Data for this exercise:
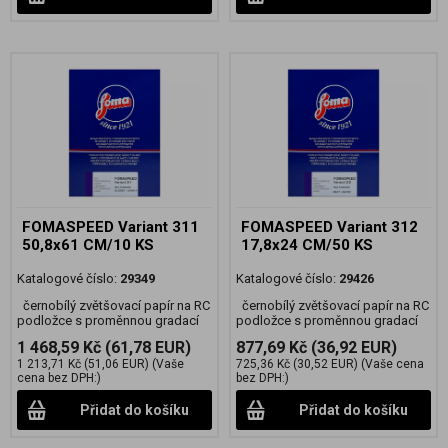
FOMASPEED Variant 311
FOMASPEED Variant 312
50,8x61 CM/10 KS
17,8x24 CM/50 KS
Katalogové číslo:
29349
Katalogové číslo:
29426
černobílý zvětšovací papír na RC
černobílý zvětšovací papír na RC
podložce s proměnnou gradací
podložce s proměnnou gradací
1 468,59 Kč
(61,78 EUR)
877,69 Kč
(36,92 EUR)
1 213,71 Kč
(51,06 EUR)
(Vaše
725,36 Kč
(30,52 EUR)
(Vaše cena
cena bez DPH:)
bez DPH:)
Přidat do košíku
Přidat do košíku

--

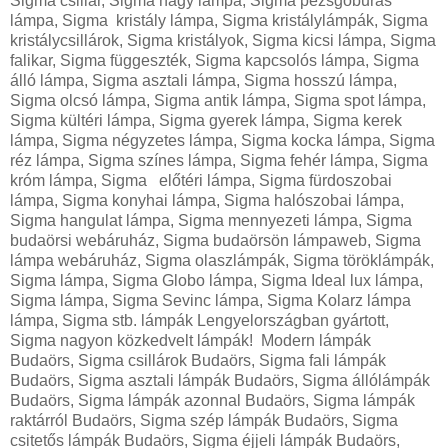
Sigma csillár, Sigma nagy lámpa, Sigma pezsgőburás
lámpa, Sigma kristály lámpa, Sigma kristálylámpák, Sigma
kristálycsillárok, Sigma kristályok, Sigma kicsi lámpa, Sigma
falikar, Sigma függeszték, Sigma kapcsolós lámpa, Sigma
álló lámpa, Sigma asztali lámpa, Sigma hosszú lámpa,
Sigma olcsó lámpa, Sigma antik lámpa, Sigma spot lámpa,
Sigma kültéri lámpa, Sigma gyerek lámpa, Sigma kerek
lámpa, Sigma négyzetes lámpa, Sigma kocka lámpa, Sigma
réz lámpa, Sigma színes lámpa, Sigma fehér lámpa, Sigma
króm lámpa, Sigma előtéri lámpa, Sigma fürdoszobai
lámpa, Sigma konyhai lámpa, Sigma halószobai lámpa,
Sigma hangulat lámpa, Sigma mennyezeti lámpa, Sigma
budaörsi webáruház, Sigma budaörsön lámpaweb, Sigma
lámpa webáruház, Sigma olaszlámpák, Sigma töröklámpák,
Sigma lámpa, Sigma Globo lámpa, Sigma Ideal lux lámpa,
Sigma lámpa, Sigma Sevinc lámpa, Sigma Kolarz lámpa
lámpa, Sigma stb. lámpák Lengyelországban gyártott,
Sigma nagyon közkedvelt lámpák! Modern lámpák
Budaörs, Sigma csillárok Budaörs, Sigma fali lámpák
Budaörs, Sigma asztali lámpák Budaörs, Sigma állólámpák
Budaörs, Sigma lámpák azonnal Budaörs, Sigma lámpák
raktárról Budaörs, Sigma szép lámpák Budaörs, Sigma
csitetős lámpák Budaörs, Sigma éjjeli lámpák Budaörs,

Task requirements: In the records above, find each line with the word "asztali" and copy it out.

Solution for this exercise:
álló lámpa, Sigma asztali lámpa, Sigma hosszú lámpa,
Budaörs, Sigma asztali lámpák Budaörs, Sigma állólámpák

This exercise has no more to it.